Primo tra tutti, il referendum sulla legge elettorale sul quale si stanno raccogliendo le firme. Quello che si cerca di ottenere con questo referendum è lo spostamento dei voti di tutti verso i grandi partiti, e si capisce bene perché il partito democratico stia raccogliendo le firme e faccia pubblicare interventi di forte consenso. Evidentemente non si riesce a mettere mano alle leggi elettorali guardando al futuro del paese, piuttosto che al proprio: ogni cambiamento finora ha complicato il voto invece di semplificarlo, cercando con qualsiasi mezzo di portare i voti espressi dai cittadini ai partiti che stavano mettendo mano alla legge.

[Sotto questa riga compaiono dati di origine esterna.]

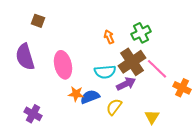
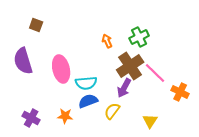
cyan semicircle: (105, 72) -> (86, 83), moved
purple arrow: (126, 84) -> (124, 88), turned 144
orange star: (76, 94) -> (65, 116), moved

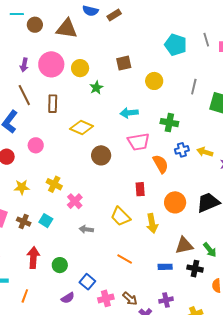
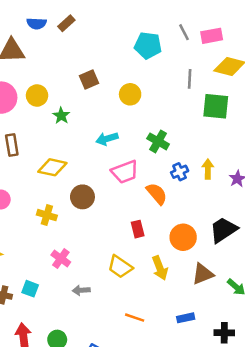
gray line: (194, 87) -> (190, 79), moved
green cross: (169, 123) -> (158, 141), turned 30
yellow arrow: (205, 152) -> (208, 169), turned 84
yellow cross: (54, 184) -> (47, 215), moved
brown triangle: (184, 245) -> (203, 274), moved
black cross: (195, 269) -> (224, 333), moved

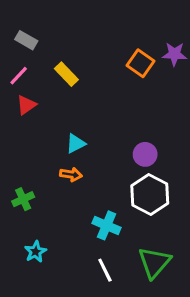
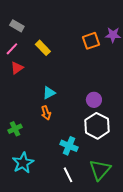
orange square: (140, 63) -> (91, 41), turned 36
orange arrow: (71, 174) -> (46, 113), turned 64
cyan star: (36, 252) -> (23, 163), size x1.5

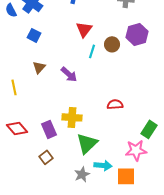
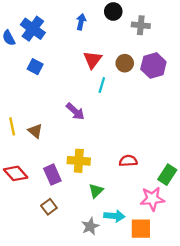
brown circle: (112, 44) -> (125, 63), moved
brown triangle: (39, 67) -> (35, 131), moved, turned -32
red semicircle: (115, 104) -> (128, 161), moved
green triangle: (87, 143) -> (96, 191), size x0.6

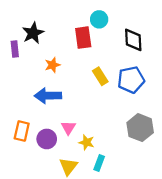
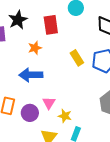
red rectangle: (83, 38) -> (51, 25), moved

Con la scusa della riduzione dei costi della politica si sta cercando di proporre anche l’eliminazione delle circoscrizioni ed una riduzione del numero dei consiglieri comunali. Queste riduzioni andrebbero a scapito dei partiti più piccoli e delle liste civiche, che evidentemente danno un gran fastidio agli altri partiti, che si appiattiscono sempre di più sulle stesse posizioni (altro che destra o sinistra).

Cerchiamo di pensare ai veri costi della politica, che derivano piuttosto dall’impossibilità degli eletti di far valere veramente il proprio mandato elettorale, perché le decisioni vengono prese altrove. La democrazia ha dei costi economici a causa delle strutture necessarie, ma è un grande vantaggio per la società! Auspicare ad un sistema bipolare come quello statunitense porterebbe sì stabilità di Governo, ma anche impossibilità per i cittadini di dire la propria (infatti sebbene la maggioranza dei cittadini americani sia contro il conflitto in Iraq, il Governo procede in maniera contraria, proprio come in Italia).

Di questo passo è meglio tornare alla monarchia, forse il sistema politico meno costoso in assoluto. Almeno i re lavoravano per dare un Paese in buone condizioni al proprio primogenito.


8 Commenti:

  1. Romeo, 9. Luglio 2007, 20:47

    A questo non avevo pensato, comunque è anche vero che il moltiplicarsi di liste e partitini praticamente insulsi forse non giova troppo; forse si tratterebbe di giungere al giusto equilibrio … ma effettivamente taglierebbe fuori qualsiasi nuovo schieramento che vorrebbe nascere… Insomma, possibile che proprio l’unica soluzione sia la monarchia :-(

    Speriamo bene almeno che non ci riprendiamo i Savoia :-)

    Saluti radiosi

     
  2. Alessandro Ronchi, 9. Luglio 2007, 21:09

    La soluzione, ovviamente, ci sarebbe. Uno sbarramento al 3% non sarebbe scandaloso (imposto all’ultimo momento, dall’alto, invece sì)

    A mio parere il proporzionale puro è il sistema che più tutela la scelta dei cittadini: i partiti più piccoli non ottengono altro che la percentuale dei seggi che spetta loro.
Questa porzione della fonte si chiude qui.